Credit bureaus want to see a wide margin from your balance to your limit. The lower the percentage, the better. And, a great way to do this is to increase your credit limit. Ask your credit card provider to boost your limit. You can also attain another credit card (ones without any annual fees) to double the limit. There’s no need to change your spending habits with this method.

Use Your Credit Lines

You want to get out of debt, but did you know that having debt and not using it is a bad thing.  Why? It helps to create the history of on-time payments. When you have a balance you pay off on a monthly basis, you’re proving to lenders that you can and want to pay your debts back. It’s always a good idea to pay off the credit cards each month to avoid those pesky interest charges that credit card companies impose.

Did you know that the average American has close to $5,000 in credit card debt? This translates to hundreds of dollars a year in interest charges. 

Length of Credit History (15 percent)

There are two parts to the credit history that will affect your credit score: age of the oldest account and the average age of all accounts. Your score is higher when your credit history is older.

Attain Credit Early

A lot of people see credit cards as a bad thing, but this can end up hurting you in the long run. Credit bureaus can take up to seven years before they start the score, so getting credit as early as you can is a necessity. You don’t even have to use the card, but go for ones that offer a low-limit credit card with no fee. The additional years you have on you credit file has the potential to save you thousands of dollars later on when you need a mortgage. If you’re a college student, there are many credit cards that you can use.

Add Your Name To Another Person’s Credit Card

This option tends to involve a family member, and should be used on a credit card they’ve had for a number of years. It can help in building up your credit age. You don’t even need to use the credit card; just being registered on their account can establish your credit history.

Avoiding Closing Old Accounts Out

It’s tempting, once you’ve paid off a credit card debt, to close the account out. Don’t do this! If it’s your oldest credit card account, it could end up having a negative impact on your score. If you want to close newer accounts, go ahead. It’s your older accounts that will make the most impact on your credit score.
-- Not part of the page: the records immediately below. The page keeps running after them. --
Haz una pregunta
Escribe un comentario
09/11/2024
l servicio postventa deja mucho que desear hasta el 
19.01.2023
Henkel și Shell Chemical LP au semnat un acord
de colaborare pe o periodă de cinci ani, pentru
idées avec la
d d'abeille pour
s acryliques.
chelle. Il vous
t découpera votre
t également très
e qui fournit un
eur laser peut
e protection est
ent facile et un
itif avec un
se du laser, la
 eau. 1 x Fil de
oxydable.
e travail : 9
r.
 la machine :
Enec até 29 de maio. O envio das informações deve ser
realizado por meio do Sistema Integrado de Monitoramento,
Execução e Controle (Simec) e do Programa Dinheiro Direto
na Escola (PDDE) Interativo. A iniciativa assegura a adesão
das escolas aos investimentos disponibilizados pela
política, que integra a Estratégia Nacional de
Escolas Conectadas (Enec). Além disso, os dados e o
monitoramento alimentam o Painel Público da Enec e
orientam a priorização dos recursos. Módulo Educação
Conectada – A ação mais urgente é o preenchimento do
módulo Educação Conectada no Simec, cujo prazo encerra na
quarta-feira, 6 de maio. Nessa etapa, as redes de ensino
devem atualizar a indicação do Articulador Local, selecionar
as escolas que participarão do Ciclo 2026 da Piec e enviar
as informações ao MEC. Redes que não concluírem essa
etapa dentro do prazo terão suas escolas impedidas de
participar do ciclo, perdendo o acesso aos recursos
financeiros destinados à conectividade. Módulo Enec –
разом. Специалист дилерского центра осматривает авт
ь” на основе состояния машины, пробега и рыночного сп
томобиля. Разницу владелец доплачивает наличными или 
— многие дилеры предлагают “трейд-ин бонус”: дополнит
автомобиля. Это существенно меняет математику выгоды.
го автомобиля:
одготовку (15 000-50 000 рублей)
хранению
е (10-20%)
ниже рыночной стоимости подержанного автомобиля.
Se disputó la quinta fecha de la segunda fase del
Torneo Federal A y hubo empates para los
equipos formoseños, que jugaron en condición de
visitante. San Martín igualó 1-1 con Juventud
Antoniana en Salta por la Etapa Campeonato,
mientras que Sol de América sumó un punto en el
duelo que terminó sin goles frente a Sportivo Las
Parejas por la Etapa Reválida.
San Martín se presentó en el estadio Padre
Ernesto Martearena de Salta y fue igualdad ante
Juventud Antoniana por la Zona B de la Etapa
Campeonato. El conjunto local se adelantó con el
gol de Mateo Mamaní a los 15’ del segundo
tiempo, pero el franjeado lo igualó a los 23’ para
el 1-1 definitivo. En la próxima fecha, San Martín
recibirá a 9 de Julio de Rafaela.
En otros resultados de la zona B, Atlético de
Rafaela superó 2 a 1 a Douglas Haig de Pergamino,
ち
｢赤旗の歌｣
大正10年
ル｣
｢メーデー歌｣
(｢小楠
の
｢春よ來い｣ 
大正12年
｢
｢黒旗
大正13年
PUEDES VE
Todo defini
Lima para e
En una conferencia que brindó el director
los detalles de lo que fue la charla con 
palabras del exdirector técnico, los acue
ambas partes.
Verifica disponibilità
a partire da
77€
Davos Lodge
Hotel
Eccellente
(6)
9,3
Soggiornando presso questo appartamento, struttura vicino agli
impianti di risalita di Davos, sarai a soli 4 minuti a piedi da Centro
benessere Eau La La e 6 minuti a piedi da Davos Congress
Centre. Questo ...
Credit Inquiries (10 percent)

Although credit inquiries account for 10 percent of your credit score, credit bureaus will look at the information to see how much credit you’ve recently applied for. If you apply for a lot of credit at one time, your credit score is going to drop significantly. There are two forms of credit inquiries: hard and soft. You should really understand the difference between both of them to understand why your credit score is moving the way it is.

Hard Inquiries

Hard inquiries are the result of when a company looks at your credit report when you apply for credit – think credit cards, auto loans, mortgages, etc. The impact from these inquiries is small and roll off within two years. Bureaus tend to view negatively at reports that have multiple inquiries at one time. To them, you may have problems getting cash. An inquiry now and then isn’t a bad thing.

Soft Inquiries

This kind of inquiry is passive and tends to happen when you don’t know it. For instance, looking for your credit score online or a job doing a background check, etc. Soft inquiries don’t generally, if at all, affect your credit score.

Focus more on limiting the number of hard inquiries you have.

Different Forms of Credit (10 percent)

Just 10 percent of your credit score is linked to the various types of credit you have. Credit bureaus look at the kinds of credit you have in your portfolio along with the number of accounts you’ve got.

Spread Your Credit Portfolio Out

Most people have a credit card and maybe an auto or student loan. You can also get a mortgage loan, which is issued when you purchase a house, or you can get a personal loan.  It seems counterintuitive to have the various forms of credit out there. But, you gain points when you have a well-rounded debt portfolio, as it shows that you can pay them back.

There’s no heavy influence on your credit score from having different types of credit. You also don’t want to take advantage of the system by forcing the different types.